MHS Students React to 2020 AP Tests


Sam Spray, Managing Editor

As with everything that was planned for this spring, the 2020 AP tests were very different than what most students were expecting. Instead of taking tests that were roughly three hours long and consisted of both a multiple choice and a free response section (speaking in terms of most tests, some were formatted differently), students were treated to 45-minute exams. These tests either had one essay question or two shorter free response questions. Each short question had many parts, the number of which depended on the test being taken. Not all of the tests followed this format, with music theory and all foreign languages exams being notable exceptions.. 

However, most MHS students saw either one or two questions on any of their given tests. If they had one question, they had 45 minutes to answer it and five minutes to submit it. If they had two questions, the first received an alloteted 25 minutes (with a five-minute submission period) and the second received 15 minutes (again with a five-minute submission period) according to the 2020 AP Exam Schedule and Information that was published by the College Board. This may sound like a reasonable alternative to the normal AP tests given the circumstances, but was it? 

The 2020 AP tests had many problems from their inception. This format did not test students’ accumulated knowledge from the entirety of the year; it instead tested one or two subunits from the year, making it skewed in the favor of those who may have spent extra time on the topic assigned for one reason or another. Many students also complained that they had different questions. The grievance with this was that it may have allowed some students to receive easier questions than others. Consider the AP Human Geography test that is taken by freshmen at MHS. Although these students all learned the same material, some got questions about culture, which was said to be the easiest unit, and others received questions on agriculture, the hardest. One freshman, Jillian Spray, had this to say: “I think that the varying levels of question difficulty make it unreasonable for the College Board to subject all of the students to the same criteria.”

Another huge problem with the tests during the first week they were given out was that some students were unable to submit their answers due to what the College Board is attributing to old browsers. This unjust aspect of the test has actually spurred a lawsuit against the College Board for violating the Americans with Disabilities Act. 

Milford students voiced many of these grievances. Junior Laura Nowicki, who took the AP Language and Composition, AP Economics, and AP Environmental Science tests said, “I was really surprised by how short the exams were; they went by so fast. Shortening the exams that would have lasted up to four hours to under one hour is a bit concerning because it’s hard to prove yourself and show what you’ve learned all year in that short amount of time.”  

Another junior Daniel Ellis, who took the AP Biology, AP Language and Composition, and AP European History tests, had similar concerns: “Not only were AP exams severely depreciated this year, but also significantly more stressful than the norm. With this loss of authenticity, I can only help but wonder what the impact will be on a collegiate level.” 

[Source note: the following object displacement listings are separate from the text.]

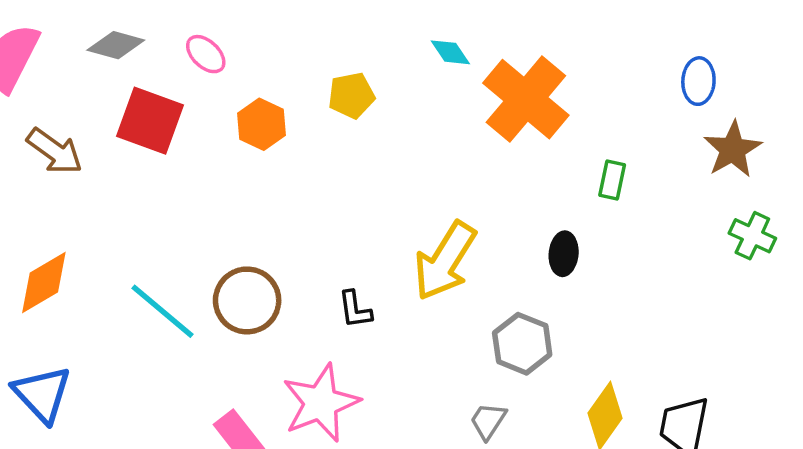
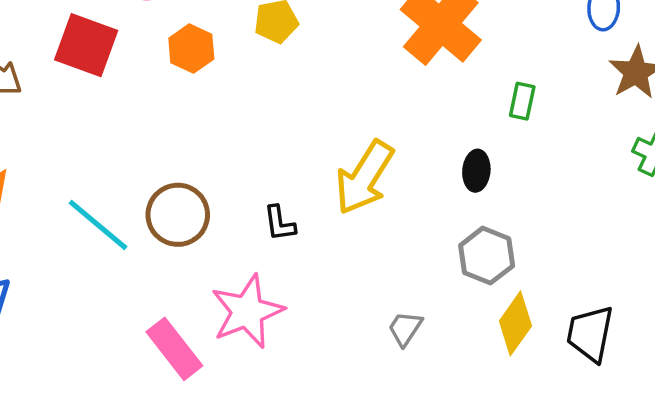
gray hexagon: (522, 344) -> (487, 256), moved

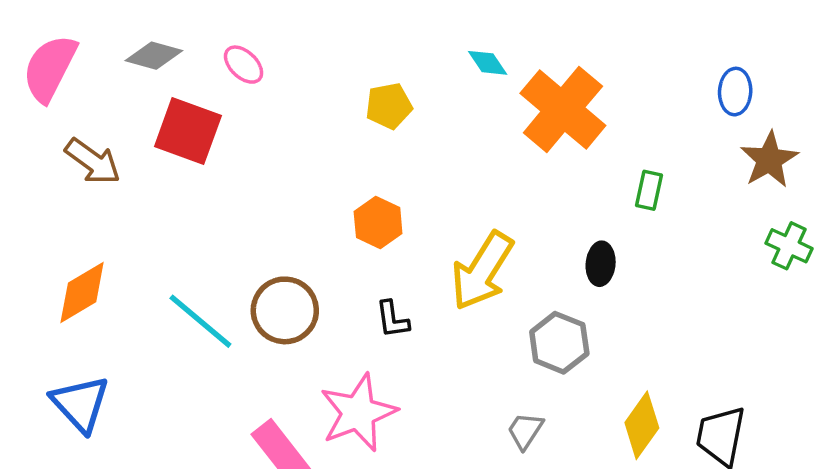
orange hexagon: (191, 49) -> (378, 222), moved
gray hexagon: (487, 256) -> (559, 343), moved

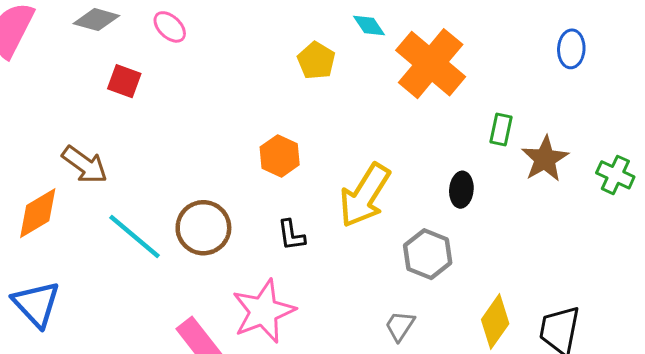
yellow pentagon: (389, 106) -> (316, 61), moved, turned -30
red square: (188, 131) -> (124, 81), size x0.6
brown star: (769, 160) -> (545, 159), moved
brown arrow: (93, 161) -> (85, 165), moved

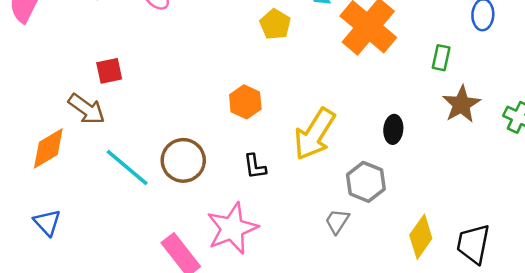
red square: (124, 81) -> (109, 71), moved, turned -32
green rectangle: (501, 130) -> (441, 58), moved
blue triangle: (36, 304) -> (47, 222), size x0.7
gray trapezoid: (400, 326) -> (337, 221), moved

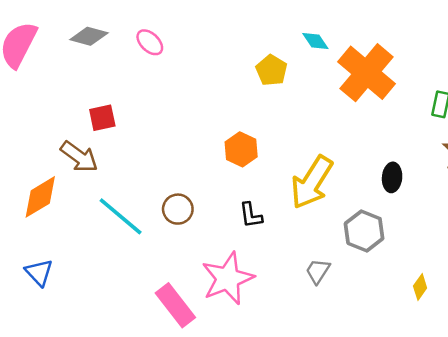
brown circle: (183, 160) -> (178, 209), size x0.7
gray trapezoid: (337, 221) -> (318, 271), moved
yellow diamond: (421, 237) -> (420, 287), size x0.6

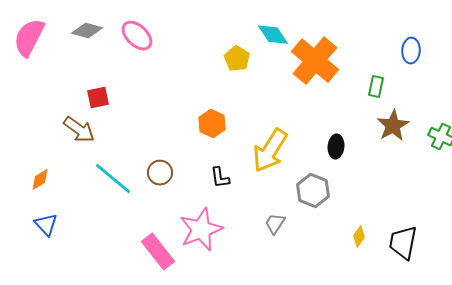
cyan diamond: (315, 41) -> (273, 35), size x1.4
pink ellipse: (150, 42) -> (137, 36), size x1.4
orange diamond: (40, 197) -> (40, 180), moved, size x0.6

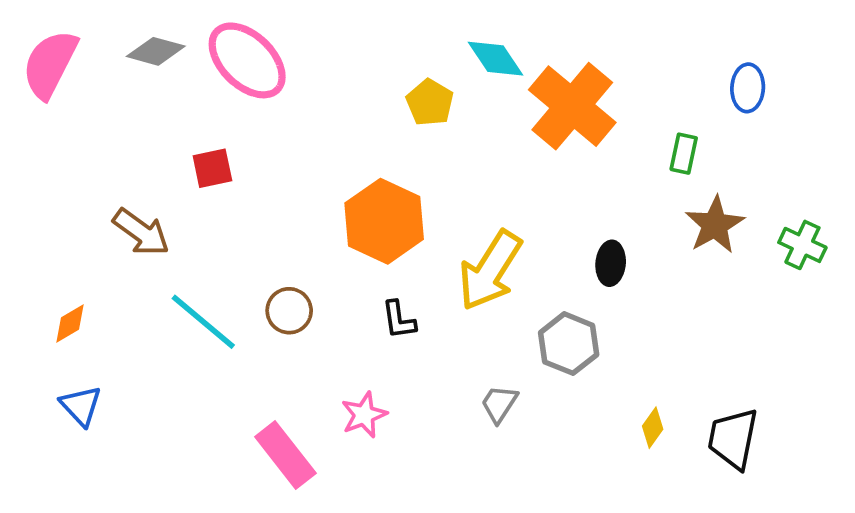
pink ellipse: (137, 36) -> (247, 60), size x1.4
red square: (98, 98) -> (212, 168), moved
orange hexagon: (212, 124) -> (384, 221), size x1.6
pink star: (201, 230) -> (364, 415), size x0.6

Some students said they understood that College Board was doing its best to give students an opportunity to still earn credit. 

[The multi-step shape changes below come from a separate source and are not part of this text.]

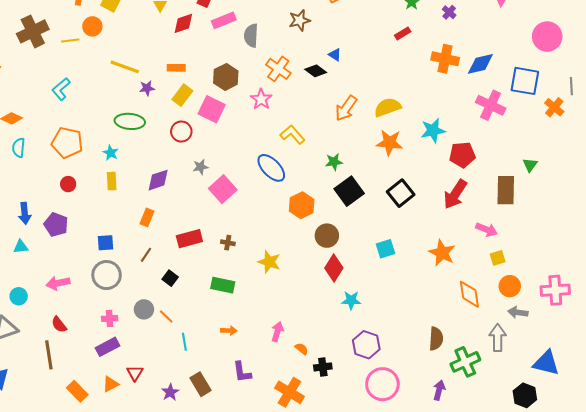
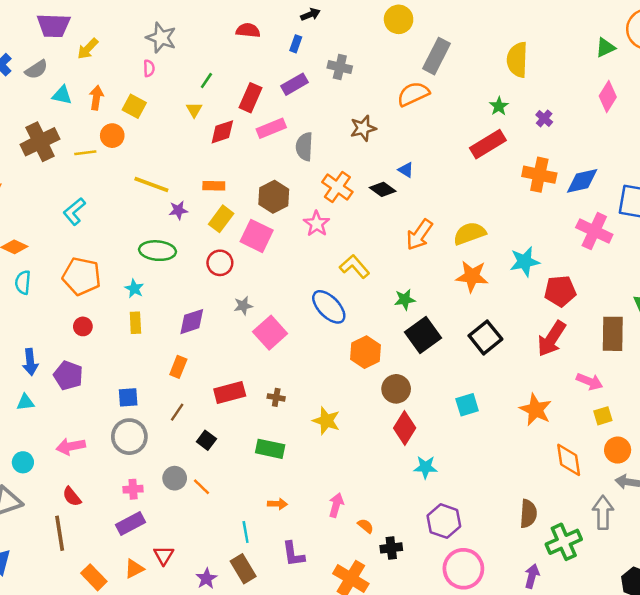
red rectangle: (403, 33) -> (488, 144), size x1.8
cyan line: (184, 342) -> (246, 532), moved

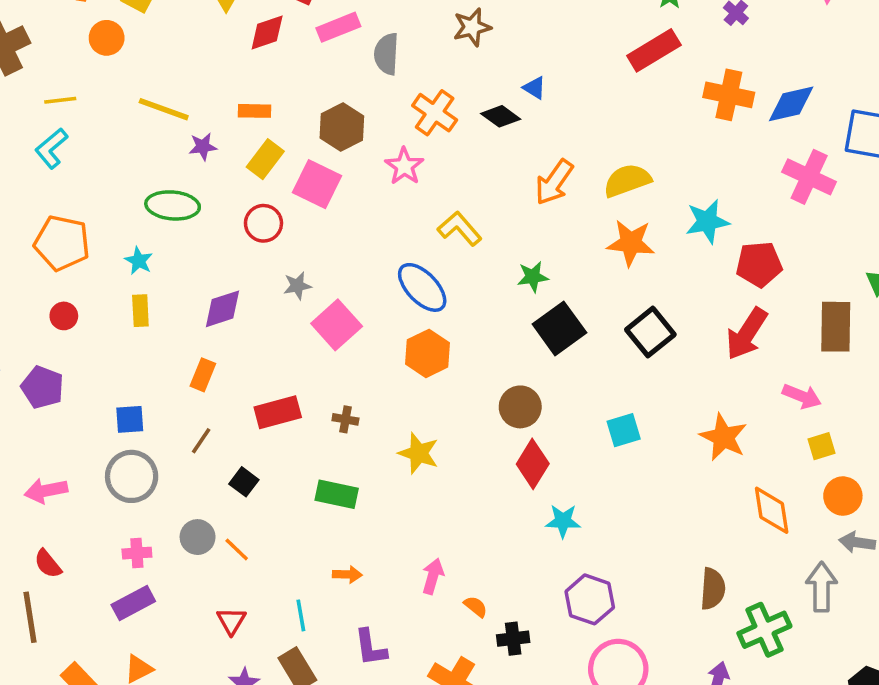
yellow line: (85, 153) -> (60, 100), moved
orange hexagon: (366, 352) -> (428, 353), moved
red triangle: (164, 555) -> (231, 621), moved

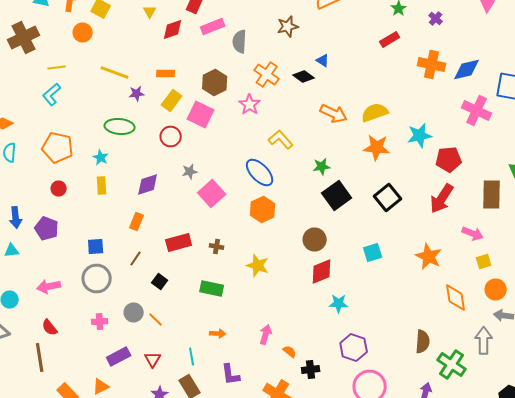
red rectangle: (654, 50) -> (390, 40), size x0.7
orange arrow: (554, 182) -> (334, 114), turned -100
red diamond: (533, 464) -> (322, 272), turned 36
purple rectangle: (133, 603) -> (119, 356), moved
green cross: (764, 630) -> (452, 364), turned -32

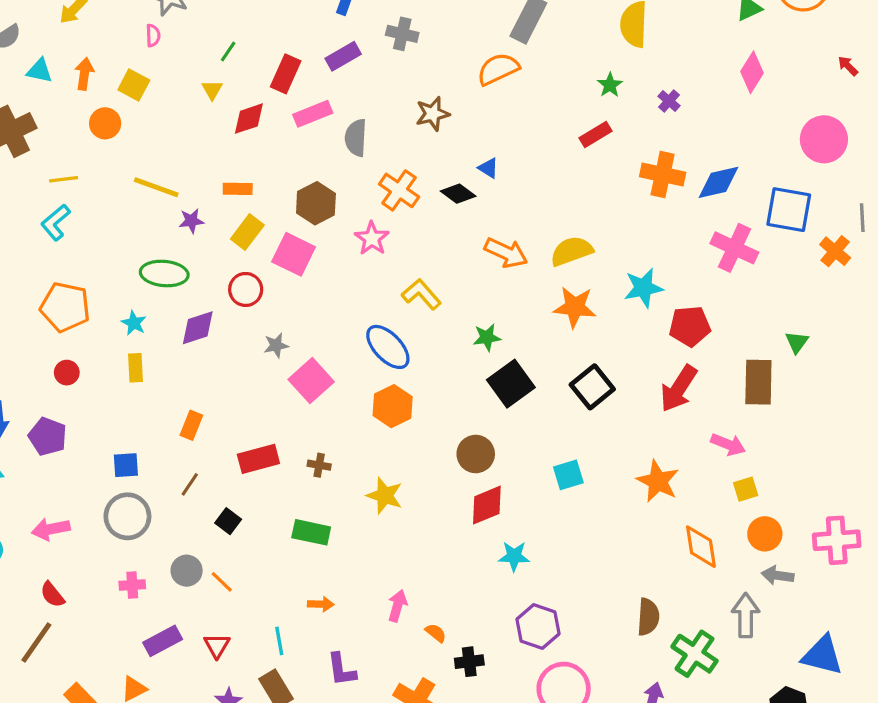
purple diamond: (148, 184) -> (198, 328), moved
brown line: (40, 358) -> (36, 642), turned 44

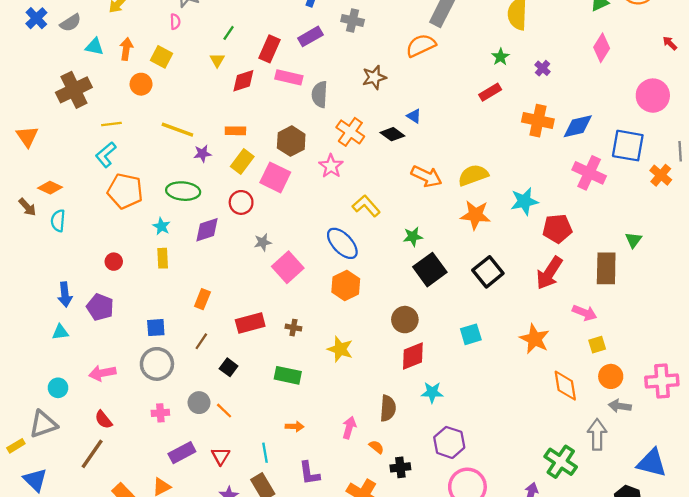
pink rectangle: (313, 114) -> (289, 77), turned 35
orange pentagon: (65, 307) -> (125, 191), moved
brown semicircle: (648, 617) -> (388, 408), moved

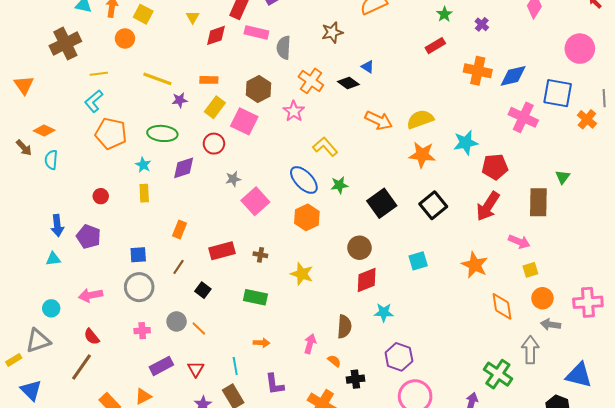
green star: (413, 237) -> (339, 185), moved

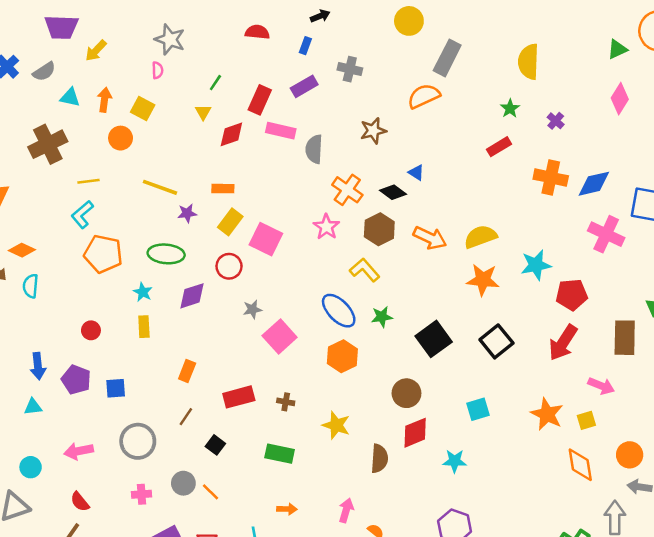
brown hexagon: (258, 89) -> (379, 229), moved
blue square: (138, 255) -> (116, 388), moved
yellow square: (530, 270) -> (586, 420), moved
cyan star: (384, 312) -> (455, 461), moved
brown semicircle: (344, 327) -> (379, 459), moved

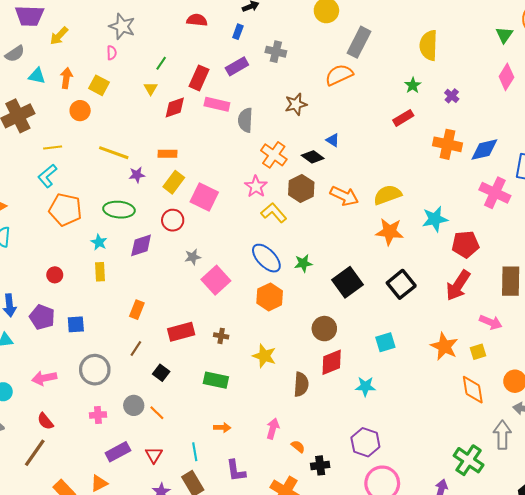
green triangle: (617, 49) -> (504, 35), turned -30
yellow L-shape: (365, 270) -> (274, 213), moved

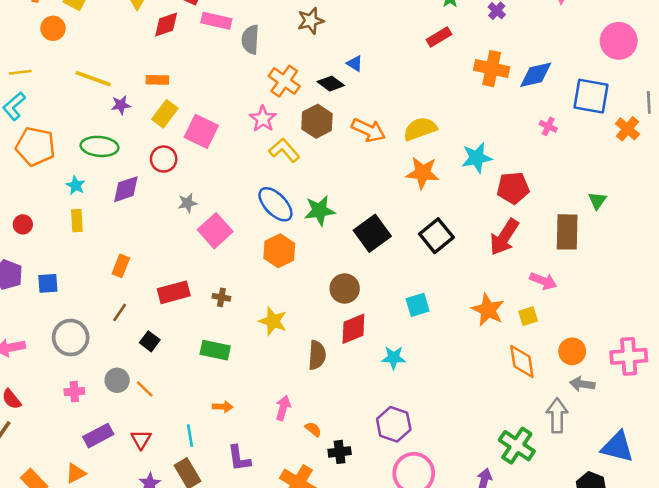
pink cross: (495, 193) -> (548, 126), size x0.5
green star: (303, 263) -> (319, 211), size x1.4

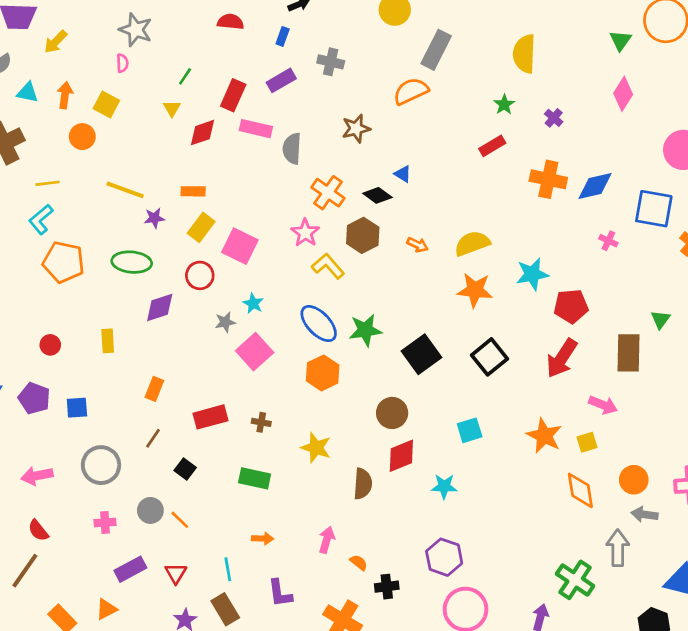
orange arrow: (369, 130) -> (417, 245), size x0.6
cyan star: (76, 185) -> (253, 303), moved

Avrie Shettler, a junior who took the AP psychology and AP European History tests said that she thought that “The AP tests were pretty fair considering the circumstances. Only having a few questions wasn’t all that bad. However, the tests stressed me out because they were online. I kept worrying if the test would actually submit or if my computer would give out and the test would be lost.” 

Julia Salvati, a junior who took the AP European History and AP language and Composition exams, summed it up best in saying, “Although I agree that it was important for the tests to still happen in order to give students a chance at credit, I don’t think they were a fair way to measure a student’s understanding. Because of the uncomfortably short timeframe, no multiple choice questions, and the lack of variety within the tests, it felt like too small a sample of the curriculum to make a fair assessment.” She continued, saying “A teacher wouldn’t randomly pull a unit test for the final nor should the College Board judge a year of hard work based on 50 minutes covering one or two areas of study.”

Despite all of their concerns, all of the students interviewed did complete their tests and were able to submit them. Although the tests were not perfect this year, all of the students interviewed seemed glad to have the chance to show their skills and still earn college credit. Hopefully, many will have achieved the scores necessary to do so, and hopefully next year they all receive a better chance to do so in the form of an in-person, full-length test.